Why Diverse Thinking Builds Better AI: Human-Centered Governance for Global Life Sciences
Author(s): Fernando Bardella
Disruptive Technologies Lab (DTL), Nuclear and Energy Research Institute (IPEN-CNEN).
This whitepaper examines why diverse thinking is not merely a cultural or organizational preference in artificial intelligence, but a technical and governance requirement for trustworthy AI in global life sciences. Framed through a patient-centered and boardroom-relevant lens, it argues that many of the most consequential failures in AI systems do not arise from model architecture alone, but from representation error, proxy-label bias, dataset shift, hidden stratification, weak transportability, and inadequate lifecycle oversight.

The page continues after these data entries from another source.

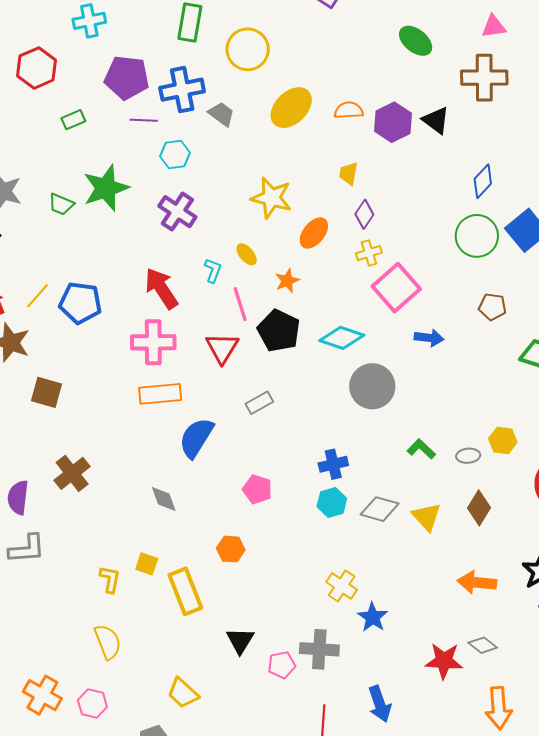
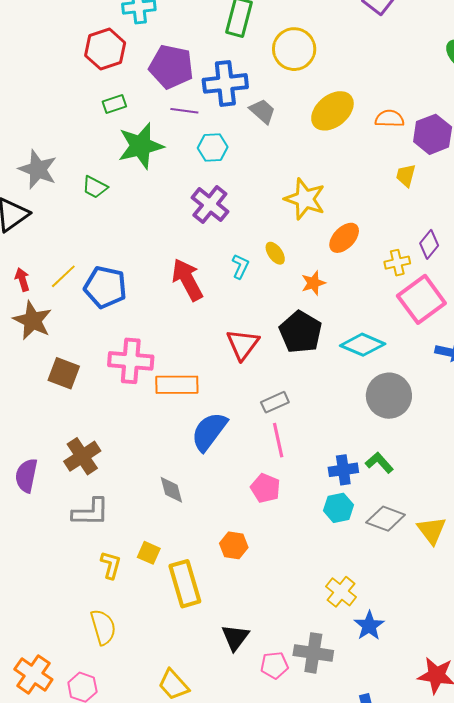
red hexagon: (36, 68) -> (105, 49), moved
yellow trapezoid: (349, 174) -> (406, 175), moved
green star: (106, 188) -> (141, 146), moved
purple diamond: (364, 214) -> (429, 244), moved
pink line: (240, 304) -> (278, 440), moved
pink cross: (153, 342) -> (131, 361), moved
green L-shape: (421, 449) -> (379, 463), moved
gray L-shape: (27, 549) -> (91, 512), moved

Drawing on NIST AI RMF, WHO guidance, IMDRF Good Machine Learning Practice, and recent FDA-EMA principles for AI in drug development, the paper presents AI as a socio-technical capability whose reliability depends on both technical rigor and institutional judgment. It shows how diverse governance can function as a practical quality-assurance protocol and an AI guardrail by improving problem formulation, strengthening external validity, surfacing subgroup risks earlier, and supporting more defensible deployment decisions across heterogeneous markets and populations.
The paper also proposes six industry-standard controls for AI oversight in life sciences organizations: precise outcome definition, representative data curation, strict separation of training and evaluation datasets, external validation across sites or markets, subgroup-specific performance analysis, and post-deployment monitoring for drift and degradation. These controls are framed not only as technical safeguards, but as mechanisms for strategic de-risking that leadership teams can meaningfully oversee.
Intended for executives, AI practitioners, and governance leaders in biotech and life sciences, this whitepaper positions diversity not as a secondary social metric, but as part of the risk, quality, and trust infrastructure required for responsible AI.